The Daily Telegraph's headline asks : "Why was there no plan for growth?" and says business leaders were dismayed by a lack of help for the economy.
A similar concern is expressed by the Independent , which asks: "Is that it?"
It says there has been a "chorus of criticism" from British business over the new measures which are seen as "lacklustre".
The Daily Mirror is also disappointed by the speech , but for another reason.
It says there was "nothing for the needy" and that jobless people and struggling families have been snubbed.
The Daily Express leads with what it calls a "historic overhaul of the laws of Royal succession", with male heirs no longer getting preference.

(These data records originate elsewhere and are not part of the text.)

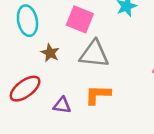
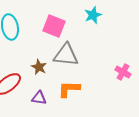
brown star: (50, 53) -> (39, 67), moved

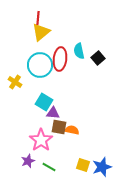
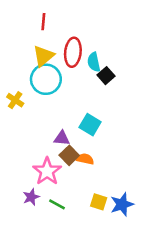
yellow triangle: (41, 32) -> (43, 56), moved
black square: (98, 58) -> (106, 76), moved
red ellipse: (60, 59) -> (73, 52), moved
cyan square: (44, 102) -> (90, 125), moved
brown square: (59, 127) -> (69, 155), turned 35

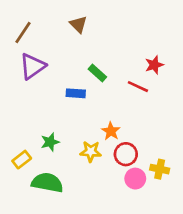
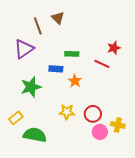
brown line: (23, 32) -> (38, 26), moved, turned -54
green rectangle: (97, 73) -> (72, 54), turned -40
orange star: (111, 131) -> (75, 81), moved
green star: (50, 142) -> (31, 87), moved, size x1.5

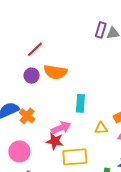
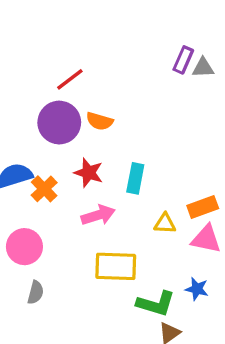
orange semicircle: (55, 72) -> (100, 121), size x0.7
purple circle: (32, 76) -> (59, 123), size x1.6
red star: (55, 141) -> (89, 173), moved

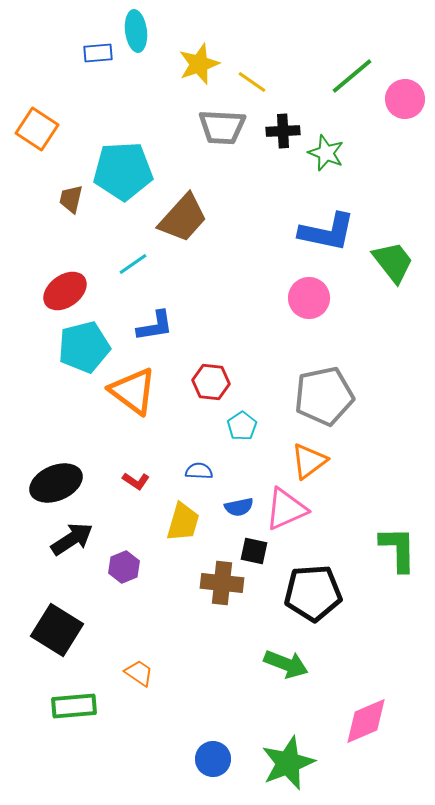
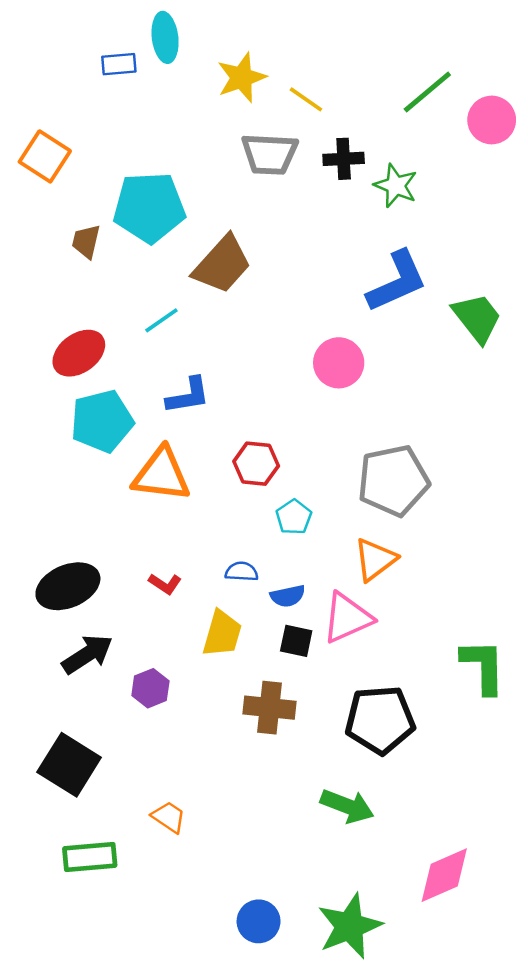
blue L-shape: (327, 232) -> (397, 281), turned -36
pink circle: (309, 298) -> (339, 363), moved
orange triangle: (133, 391) -> (161, 475), turned -30
blue semicircle: (239, 507) -> (288, 596), moved
black square: (254, 551) -> (296, 641), moved

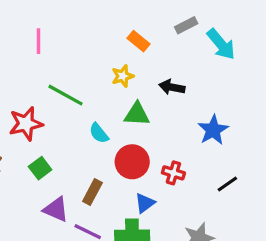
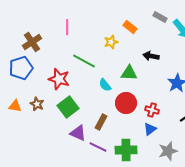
gray rectangle: (186, 25) -> (160, 17), turned 56
yellow star: (123, 76) -> (111, 42), moved
red star: (26, 124) -> (59, 79), turned 30
green square: (40, 168) -> (68, 107), size x1.5
blue triangle: (145, 203) -> (150, 129), moved

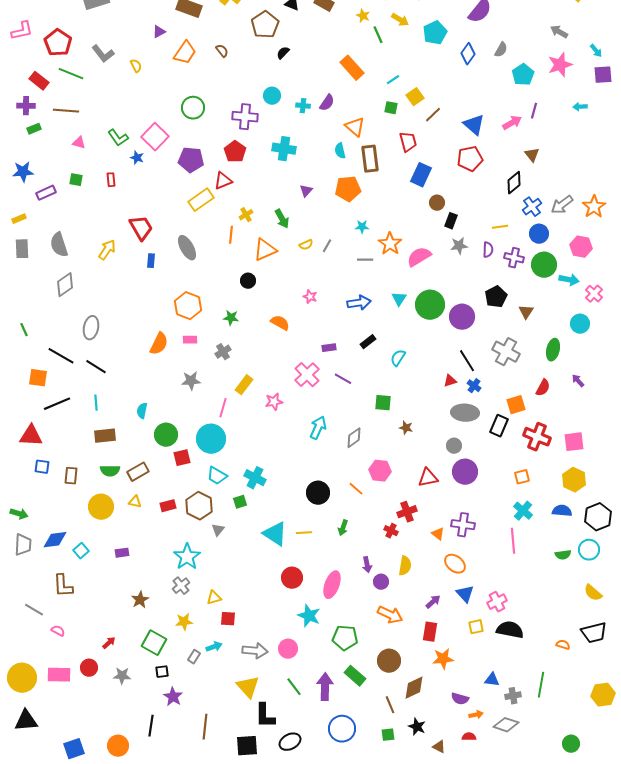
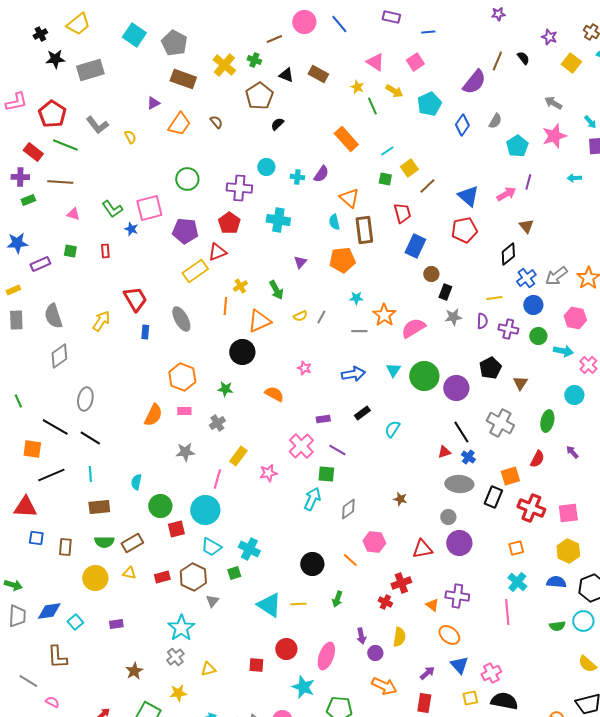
pink square: (155, 137) -> (149, 208), turned 32
green circle: (544, 265) -> (538, 336), size x0.7
black circle: (248, 281) -> (242, 352), size x1.6
green square: (383, 403) -> (326, 474), moved
red square: (228, 619) -> (256, 665), moved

It points out that potentially the earliest to benefit from the change would be any daughter born to the Duke and Duchess of Cambridge.
'King of coiffure'
There are tributes to Vidal Sassoon, who has died at the age of 84.
For the Daily Mail, he was "the king of coiffure" , while the Independent describes him as "the man who invented modern hairdressing".
The Times delves back into his youth, where he was part of a plot to kidnap Oswald Mosley, and later a volunteer fighting for Israel's independence.
But it too says he changed the world's approach to hairdressing, shaping it into a "creative vocation".
The Times says President Obama's open support for gay marriage is "one of the biggest gambles of his career".
It says he had held back for fear of alienating social conservatives, and some African-American supporters.
The Daily Telegraph points out that Obama and the federal government are powerless to give gay couples the right to marry.
But it says his announcement sets up a dividing line with the presumed Republican nominee, Mitt Romney.